Task instructions:
When a line in the entries contains the word "step", copy that line in full.

Input:

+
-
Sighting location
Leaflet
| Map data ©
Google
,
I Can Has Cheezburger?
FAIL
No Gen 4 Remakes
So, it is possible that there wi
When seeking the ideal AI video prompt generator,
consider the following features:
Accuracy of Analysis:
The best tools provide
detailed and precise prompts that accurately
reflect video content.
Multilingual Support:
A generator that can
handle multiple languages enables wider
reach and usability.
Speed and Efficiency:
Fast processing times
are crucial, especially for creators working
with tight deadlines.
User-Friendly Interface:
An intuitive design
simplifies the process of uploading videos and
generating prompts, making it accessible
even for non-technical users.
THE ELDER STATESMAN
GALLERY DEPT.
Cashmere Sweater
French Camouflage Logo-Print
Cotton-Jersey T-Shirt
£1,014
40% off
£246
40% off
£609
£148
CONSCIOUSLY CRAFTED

* * *

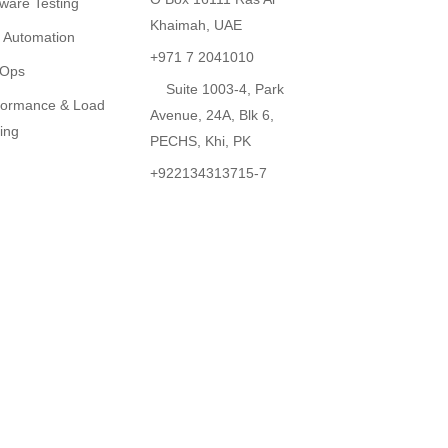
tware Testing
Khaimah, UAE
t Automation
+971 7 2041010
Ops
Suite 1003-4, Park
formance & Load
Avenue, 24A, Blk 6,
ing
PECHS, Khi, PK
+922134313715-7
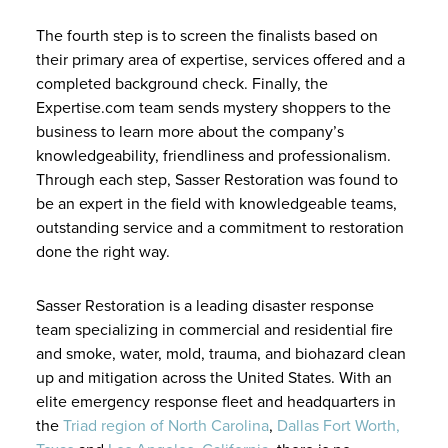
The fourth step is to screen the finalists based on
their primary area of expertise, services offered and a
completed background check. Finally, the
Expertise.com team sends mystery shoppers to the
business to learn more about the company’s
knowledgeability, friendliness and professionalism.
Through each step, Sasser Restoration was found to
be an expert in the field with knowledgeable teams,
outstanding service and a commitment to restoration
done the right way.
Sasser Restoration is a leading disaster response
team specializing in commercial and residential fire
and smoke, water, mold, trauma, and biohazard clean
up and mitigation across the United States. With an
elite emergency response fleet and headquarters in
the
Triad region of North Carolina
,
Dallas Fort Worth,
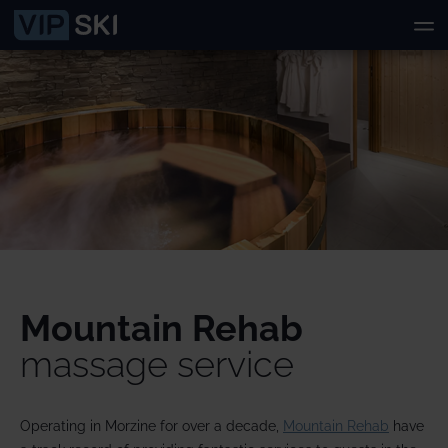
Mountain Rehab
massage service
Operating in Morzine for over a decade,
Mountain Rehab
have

Exercise output:
The fourth step is to screen the finalists based on
Through each step, Sasser Restoration was found to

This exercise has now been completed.